**Instructions to follow:**
Examine the entries and show every line in which the word "VoIP" is found.

**Records to process:**
>>>>>
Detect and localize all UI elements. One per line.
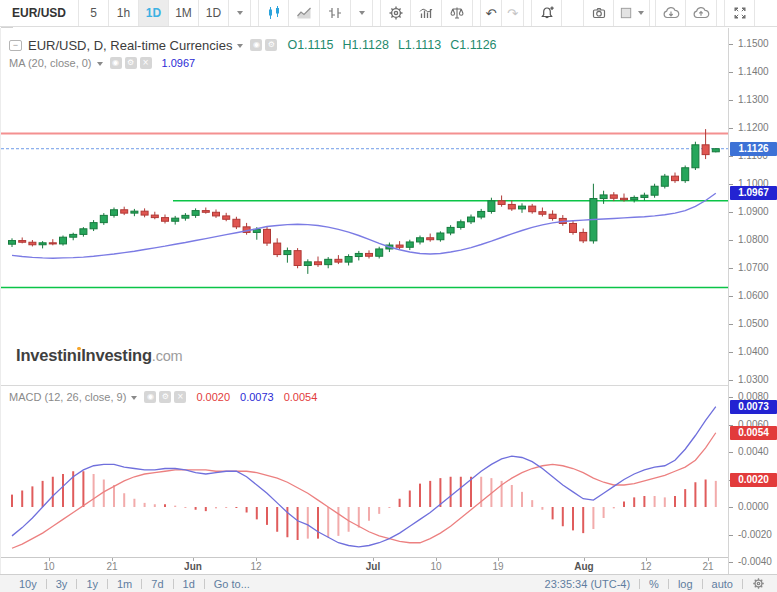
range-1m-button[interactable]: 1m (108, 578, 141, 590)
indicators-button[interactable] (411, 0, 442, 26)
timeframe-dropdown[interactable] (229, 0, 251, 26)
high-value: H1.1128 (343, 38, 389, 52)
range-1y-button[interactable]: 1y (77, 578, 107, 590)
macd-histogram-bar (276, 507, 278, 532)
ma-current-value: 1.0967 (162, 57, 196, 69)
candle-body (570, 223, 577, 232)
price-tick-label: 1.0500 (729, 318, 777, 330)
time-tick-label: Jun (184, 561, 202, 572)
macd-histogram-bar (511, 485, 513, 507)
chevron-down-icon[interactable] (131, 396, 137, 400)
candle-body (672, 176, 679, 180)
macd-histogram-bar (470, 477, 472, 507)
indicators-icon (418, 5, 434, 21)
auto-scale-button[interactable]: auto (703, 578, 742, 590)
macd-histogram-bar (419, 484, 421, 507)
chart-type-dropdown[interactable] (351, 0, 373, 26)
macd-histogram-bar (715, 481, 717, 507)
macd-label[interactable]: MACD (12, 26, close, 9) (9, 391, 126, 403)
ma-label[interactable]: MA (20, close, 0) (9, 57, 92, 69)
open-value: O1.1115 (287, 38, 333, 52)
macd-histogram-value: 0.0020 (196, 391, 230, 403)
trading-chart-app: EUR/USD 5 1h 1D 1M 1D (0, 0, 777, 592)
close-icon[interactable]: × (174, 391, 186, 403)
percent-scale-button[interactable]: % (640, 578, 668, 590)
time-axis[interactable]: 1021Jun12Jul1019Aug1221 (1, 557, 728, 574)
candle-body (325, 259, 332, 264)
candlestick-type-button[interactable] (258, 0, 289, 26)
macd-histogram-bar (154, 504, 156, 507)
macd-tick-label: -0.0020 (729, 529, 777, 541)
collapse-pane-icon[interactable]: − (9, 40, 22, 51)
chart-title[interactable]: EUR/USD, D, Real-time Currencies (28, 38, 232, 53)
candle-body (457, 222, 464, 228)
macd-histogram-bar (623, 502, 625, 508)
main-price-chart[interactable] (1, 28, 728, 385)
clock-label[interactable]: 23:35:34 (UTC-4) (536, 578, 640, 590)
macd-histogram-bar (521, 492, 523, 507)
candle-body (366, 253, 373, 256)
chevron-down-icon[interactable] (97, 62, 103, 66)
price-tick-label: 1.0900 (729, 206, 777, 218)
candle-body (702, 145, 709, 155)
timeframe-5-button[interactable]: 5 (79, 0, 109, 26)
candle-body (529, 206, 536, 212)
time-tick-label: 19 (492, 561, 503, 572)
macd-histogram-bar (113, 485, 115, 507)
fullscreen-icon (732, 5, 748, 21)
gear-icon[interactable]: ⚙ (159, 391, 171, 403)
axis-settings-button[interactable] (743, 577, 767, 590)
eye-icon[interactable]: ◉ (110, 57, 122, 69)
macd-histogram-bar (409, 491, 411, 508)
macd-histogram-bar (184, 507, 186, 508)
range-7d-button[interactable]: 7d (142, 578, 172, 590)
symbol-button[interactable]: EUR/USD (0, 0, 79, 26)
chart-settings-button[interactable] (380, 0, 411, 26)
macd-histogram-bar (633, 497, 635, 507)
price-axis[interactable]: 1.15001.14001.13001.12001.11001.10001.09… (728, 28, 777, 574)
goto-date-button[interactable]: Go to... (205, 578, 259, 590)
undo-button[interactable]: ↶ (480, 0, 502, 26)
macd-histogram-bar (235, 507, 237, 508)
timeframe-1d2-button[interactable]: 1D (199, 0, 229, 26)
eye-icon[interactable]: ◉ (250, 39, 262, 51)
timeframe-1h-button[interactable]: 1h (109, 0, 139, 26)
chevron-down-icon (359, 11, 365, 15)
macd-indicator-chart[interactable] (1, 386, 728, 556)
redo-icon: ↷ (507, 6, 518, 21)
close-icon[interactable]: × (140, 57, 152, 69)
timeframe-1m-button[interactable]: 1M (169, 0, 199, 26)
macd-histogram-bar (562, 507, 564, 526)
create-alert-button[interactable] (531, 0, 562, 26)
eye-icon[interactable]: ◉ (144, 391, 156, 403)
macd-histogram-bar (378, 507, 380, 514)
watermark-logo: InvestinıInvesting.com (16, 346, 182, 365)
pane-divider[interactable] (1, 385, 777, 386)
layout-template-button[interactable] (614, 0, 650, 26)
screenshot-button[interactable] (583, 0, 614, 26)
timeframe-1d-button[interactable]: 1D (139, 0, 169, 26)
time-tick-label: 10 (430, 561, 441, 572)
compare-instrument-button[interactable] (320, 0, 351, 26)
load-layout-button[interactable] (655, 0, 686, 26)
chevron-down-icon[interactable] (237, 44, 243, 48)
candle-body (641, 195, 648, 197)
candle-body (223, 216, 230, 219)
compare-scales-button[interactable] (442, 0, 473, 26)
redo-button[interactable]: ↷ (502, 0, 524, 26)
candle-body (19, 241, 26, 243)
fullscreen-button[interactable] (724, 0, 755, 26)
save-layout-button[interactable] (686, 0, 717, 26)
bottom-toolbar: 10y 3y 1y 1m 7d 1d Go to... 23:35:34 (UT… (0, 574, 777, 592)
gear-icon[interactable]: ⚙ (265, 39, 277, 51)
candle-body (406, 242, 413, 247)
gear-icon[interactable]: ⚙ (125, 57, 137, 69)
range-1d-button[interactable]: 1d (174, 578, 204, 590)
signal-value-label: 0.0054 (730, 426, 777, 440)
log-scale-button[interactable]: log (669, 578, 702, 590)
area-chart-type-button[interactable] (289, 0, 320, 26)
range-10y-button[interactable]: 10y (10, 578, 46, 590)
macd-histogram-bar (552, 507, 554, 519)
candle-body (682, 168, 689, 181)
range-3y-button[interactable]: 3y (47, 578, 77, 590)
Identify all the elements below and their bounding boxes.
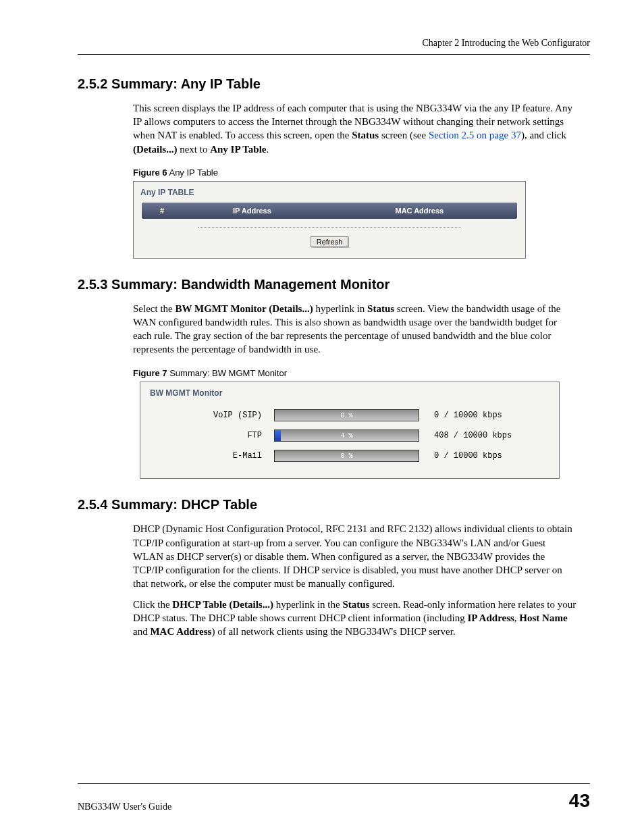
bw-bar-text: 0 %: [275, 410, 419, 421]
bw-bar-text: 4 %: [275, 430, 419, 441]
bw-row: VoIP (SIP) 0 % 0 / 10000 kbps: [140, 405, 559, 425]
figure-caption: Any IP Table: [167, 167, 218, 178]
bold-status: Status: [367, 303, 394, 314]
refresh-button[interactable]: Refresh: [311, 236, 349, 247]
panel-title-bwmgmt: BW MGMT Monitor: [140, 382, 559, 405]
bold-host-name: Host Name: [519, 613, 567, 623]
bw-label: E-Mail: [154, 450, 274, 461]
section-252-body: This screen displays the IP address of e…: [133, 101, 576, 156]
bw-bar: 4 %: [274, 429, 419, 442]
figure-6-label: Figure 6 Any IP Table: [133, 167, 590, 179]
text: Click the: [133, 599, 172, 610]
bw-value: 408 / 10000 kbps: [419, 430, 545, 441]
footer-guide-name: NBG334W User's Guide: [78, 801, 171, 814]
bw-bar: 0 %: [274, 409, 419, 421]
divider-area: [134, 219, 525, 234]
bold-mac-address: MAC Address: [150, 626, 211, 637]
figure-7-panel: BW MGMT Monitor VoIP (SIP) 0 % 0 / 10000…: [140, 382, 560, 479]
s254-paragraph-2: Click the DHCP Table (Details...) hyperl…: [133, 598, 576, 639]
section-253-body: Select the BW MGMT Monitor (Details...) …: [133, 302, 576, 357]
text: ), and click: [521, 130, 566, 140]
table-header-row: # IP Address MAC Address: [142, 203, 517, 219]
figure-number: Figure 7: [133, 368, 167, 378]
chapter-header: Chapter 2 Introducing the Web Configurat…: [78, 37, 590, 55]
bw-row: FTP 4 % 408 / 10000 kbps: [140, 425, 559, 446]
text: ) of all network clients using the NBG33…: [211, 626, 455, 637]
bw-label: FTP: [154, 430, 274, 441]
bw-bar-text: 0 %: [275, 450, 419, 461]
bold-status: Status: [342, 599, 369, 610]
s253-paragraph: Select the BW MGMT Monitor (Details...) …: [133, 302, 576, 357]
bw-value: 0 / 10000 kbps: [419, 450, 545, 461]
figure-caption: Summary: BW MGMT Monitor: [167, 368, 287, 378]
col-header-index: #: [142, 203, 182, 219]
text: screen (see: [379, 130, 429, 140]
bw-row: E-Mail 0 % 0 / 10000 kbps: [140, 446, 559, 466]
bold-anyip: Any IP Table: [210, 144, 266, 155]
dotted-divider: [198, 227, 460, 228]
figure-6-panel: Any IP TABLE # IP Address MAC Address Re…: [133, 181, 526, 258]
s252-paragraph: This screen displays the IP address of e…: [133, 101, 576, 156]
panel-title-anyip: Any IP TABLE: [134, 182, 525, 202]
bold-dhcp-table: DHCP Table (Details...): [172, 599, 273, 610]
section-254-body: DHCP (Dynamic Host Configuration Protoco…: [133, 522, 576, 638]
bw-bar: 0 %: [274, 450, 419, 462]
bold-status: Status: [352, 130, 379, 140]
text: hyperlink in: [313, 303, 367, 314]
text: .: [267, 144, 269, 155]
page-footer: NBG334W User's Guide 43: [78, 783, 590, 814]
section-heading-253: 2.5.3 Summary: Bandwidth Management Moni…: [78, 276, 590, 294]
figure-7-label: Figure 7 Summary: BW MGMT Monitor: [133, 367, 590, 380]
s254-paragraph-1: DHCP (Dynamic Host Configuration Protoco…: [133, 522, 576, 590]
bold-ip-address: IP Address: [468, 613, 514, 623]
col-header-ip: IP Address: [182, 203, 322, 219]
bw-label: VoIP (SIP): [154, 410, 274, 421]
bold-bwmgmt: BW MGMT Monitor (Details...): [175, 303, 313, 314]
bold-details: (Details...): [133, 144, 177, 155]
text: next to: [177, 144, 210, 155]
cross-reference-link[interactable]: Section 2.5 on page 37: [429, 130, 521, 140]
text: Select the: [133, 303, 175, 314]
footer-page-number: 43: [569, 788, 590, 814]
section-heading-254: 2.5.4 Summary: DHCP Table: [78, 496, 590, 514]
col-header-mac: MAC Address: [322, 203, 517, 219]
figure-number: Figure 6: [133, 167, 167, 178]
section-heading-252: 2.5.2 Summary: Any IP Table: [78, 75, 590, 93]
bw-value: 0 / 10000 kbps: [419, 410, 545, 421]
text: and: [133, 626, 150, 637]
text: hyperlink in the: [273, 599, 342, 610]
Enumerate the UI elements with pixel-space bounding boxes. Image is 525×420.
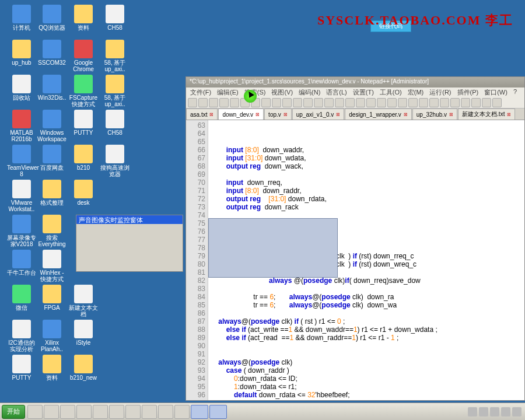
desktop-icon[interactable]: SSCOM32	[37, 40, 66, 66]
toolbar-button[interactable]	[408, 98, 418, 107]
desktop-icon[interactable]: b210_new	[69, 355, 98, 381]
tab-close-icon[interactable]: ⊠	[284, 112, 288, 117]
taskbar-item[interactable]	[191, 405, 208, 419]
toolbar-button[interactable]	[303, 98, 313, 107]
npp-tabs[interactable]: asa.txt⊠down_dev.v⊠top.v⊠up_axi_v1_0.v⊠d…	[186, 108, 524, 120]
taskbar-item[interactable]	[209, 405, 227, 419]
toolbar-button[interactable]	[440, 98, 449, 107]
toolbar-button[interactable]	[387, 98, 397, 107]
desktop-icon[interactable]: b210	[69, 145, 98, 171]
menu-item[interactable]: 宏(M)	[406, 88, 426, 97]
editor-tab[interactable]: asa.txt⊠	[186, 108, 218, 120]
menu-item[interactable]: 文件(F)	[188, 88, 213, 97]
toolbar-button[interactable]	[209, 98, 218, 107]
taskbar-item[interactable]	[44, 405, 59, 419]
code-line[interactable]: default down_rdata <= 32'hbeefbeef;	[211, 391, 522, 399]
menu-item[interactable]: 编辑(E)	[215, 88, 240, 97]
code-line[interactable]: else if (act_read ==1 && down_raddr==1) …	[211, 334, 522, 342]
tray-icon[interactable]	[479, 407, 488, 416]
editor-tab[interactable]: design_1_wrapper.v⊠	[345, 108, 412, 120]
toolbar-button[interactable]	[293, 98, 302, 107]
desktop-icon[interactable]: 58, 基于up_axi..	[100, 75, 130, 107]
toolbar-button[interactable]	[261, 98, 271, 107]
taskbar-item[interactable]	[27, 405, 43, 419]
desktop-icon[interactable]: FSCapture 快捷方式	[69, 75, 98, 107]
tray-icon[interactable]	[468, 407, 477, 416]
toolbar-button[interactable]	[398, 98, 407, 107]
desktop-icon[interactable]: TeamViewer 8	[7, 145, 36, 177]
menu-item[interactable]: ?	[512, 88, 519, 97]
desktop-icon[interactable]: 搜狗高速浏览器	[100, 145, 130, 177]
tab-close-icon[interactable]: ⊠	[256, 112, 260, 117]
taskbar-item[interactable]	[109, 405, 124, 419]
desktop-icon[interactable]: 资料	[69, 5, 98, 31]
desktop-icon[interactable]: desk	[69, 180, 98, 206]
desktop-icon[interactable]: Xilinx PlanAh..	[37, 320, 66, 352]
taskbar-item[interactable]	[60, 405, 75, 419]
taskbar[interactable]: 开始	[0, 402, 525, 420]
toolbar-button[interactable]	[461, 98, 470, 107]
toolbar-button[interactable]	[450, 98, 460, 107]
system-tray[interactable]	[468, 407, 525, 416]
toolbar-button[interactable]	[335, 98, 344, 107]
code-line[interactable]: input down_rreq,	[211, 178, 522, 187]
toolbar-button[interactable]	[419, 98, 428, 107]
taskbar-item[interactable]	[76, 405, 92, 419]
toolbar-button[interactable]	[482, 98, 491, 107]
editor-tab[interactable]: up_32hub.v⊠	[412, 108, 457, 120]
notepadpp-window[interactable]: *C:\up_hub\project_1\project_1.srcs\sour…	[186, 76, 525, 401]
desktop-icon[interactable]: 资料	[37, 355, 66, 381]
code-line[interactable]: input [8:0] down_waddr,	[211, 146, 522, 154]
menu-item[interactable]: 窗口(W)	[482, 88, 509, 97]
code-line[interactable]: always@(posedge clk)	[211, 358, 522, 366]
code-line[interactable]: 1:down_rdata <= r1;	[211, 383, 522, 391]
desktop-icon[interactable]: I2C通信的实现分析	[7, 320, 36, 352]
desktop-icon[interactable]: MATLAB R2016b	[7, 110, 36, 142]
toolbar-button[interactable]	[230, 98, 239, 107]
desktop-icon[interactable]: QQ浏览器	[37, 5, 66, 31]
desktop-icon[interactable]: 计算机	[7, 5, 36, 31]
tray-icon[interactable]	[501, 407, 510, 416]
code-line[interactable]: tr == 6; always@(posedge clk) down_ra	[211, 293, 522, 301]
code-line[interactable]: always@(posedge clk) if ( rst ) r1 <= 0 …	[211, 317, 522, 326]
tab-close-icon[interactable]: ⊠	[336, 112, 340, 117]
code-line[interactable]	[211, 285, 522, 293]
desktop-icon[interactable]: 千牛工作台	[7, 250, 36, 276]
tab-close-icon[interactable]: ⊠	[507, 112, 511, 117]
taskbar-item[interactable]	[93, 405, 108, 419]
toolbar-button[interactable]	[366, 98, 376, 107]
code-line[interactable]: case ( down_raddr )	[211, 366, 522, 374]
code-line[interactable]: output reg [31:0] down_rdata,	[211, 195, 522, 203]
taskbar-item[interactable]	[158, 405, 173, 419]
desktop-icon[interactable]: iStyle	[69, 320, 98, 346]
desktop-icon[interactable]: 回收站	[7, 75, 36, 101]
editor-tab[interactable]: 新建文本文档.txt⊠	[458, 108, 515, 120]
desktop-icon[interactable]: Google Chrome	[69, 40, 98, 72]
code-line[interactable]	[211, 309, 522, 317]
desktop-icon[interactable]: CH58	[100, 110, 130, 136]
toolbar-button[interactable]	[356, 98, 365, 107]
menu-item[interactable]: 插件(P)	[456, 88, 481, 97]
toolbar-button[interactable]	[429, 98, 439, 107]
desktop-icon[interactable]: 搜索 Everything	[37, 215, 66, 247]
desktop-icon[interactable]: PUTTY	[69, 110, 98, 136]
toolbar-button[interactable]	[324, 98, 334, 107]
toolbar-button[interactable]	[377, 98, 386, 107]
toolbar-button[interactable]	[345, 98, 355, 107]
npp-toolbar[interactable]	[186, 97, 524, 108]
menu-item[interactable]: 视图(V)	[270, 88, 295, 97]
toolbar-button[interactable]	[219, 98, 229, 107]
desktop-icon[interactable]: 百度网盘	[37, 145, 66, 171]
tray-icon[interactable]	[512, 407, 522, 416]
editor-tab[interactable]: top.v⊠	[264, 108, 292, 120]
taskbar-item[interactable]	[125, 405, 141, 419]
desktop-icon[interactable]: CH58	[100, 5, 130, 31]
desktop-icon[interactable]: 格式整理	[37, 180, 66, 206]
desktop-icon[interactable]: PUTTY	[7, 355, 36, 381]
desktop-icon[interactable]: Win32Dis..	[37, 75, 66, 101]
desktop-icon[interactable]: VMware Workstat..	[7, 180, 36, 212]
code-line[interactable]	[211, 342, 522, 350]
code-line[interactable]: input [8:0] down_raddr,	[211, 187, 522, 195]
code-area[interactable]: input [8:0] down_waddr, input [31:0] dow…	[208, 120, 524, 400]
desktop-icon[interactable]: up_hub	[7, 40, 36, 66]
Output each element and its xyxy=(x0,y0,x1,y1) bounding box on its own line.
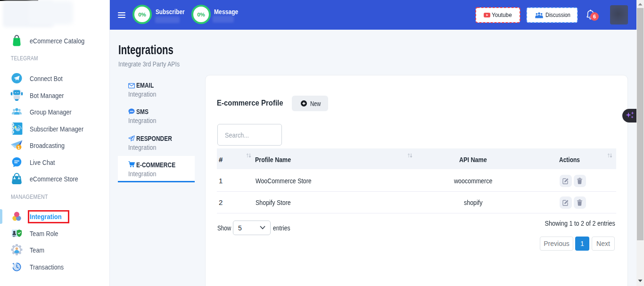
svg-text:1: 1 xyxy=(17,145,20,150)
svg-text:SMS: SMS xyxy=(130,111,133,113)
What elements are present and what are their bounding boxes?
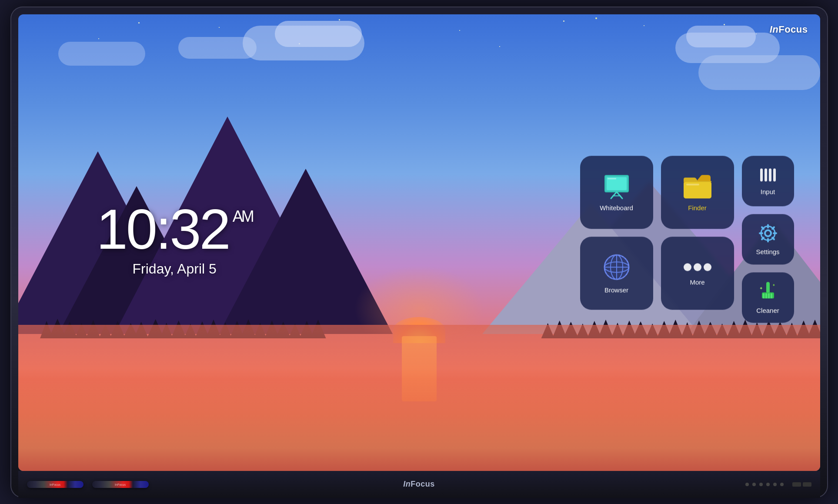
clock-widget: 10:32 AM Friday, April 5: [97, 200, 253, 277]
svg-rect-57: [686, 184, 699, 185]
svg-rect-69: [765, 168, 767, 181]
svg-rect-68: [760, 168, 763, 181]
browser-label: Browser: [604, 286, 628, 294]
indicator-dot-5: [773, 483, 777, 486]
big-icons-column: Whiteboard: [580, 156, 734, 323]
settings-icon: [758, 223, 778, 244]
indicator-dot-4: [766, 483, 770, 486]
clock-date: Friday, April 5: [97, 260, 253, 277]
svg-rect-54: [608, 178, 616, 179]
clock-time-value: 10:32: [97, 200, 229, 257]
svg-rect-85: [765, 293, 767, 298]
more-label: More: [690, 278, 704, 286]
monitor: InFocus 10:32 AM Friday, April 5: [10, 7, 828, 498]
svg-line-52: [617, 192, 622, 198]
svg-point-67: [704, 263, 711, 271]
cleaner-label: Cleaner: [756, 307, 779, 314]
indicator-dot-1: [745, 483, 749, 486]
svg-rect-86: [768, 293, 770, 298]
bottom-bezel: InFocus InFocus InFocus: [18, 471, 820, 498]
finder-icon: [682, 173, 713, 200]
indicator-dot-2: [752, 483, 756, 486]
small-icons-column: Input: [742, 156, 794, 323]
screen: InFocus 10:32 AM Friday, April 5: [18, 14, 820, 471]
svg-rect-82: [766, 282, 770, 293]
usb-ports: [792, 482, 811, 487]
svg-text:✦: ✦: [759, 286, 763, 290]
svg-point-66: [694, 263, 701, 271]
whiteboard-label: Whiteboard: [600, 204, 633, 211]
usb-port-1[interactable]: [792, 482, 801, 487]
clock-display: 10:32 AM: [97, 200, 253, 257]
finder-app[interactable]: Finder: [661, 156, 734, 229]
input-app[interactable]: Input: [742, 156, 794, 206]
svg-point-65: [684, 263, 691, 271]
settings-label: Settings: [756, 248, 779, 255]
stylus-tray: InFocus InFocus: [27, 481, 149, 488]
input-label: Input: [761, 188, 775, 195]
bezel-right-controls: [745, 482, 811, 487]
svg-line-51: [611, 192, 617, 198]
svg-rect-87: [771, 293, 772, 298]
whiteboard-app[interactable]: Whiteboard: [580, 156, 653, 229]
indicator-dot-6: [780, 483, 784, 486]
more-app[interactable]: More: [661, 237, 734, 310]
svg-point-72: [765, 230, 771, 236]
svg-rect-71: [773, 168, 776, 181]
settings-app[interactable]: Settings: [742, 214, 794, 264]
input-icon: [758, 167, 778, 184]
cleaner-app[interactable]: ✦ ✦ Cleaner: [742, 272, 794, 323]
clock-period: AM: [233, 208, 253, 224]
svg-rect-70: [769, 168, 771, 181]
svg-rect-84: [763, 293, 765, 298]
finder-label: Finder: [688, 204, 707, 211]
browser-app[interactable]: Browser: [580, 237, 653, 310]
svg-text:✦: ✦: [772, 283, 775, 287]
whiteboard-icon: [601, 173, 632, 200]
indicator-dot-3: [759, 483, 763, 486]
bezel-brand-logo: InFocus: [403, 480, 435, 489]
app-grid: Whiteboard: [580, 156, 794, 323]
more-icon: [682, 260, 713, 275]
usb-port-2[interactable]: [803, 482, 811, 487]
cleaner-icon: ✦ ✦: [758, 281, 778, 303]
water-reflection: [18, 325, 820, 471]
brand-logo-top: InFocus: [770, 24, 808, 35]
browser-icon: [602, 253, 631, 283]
<<<<<
**Solution to this task:**
bw-row: VoIP (SIP) 0 % 0 / 10000 kbps: [140, 405, 559, 425]
figure-7-panel: BW MGMT Monitor VoIP (SIP) 0 % 0 / 10000…: [140, 382, 560, 479]
bw-label: VoIP (SIP): [154, 410, 274, 421]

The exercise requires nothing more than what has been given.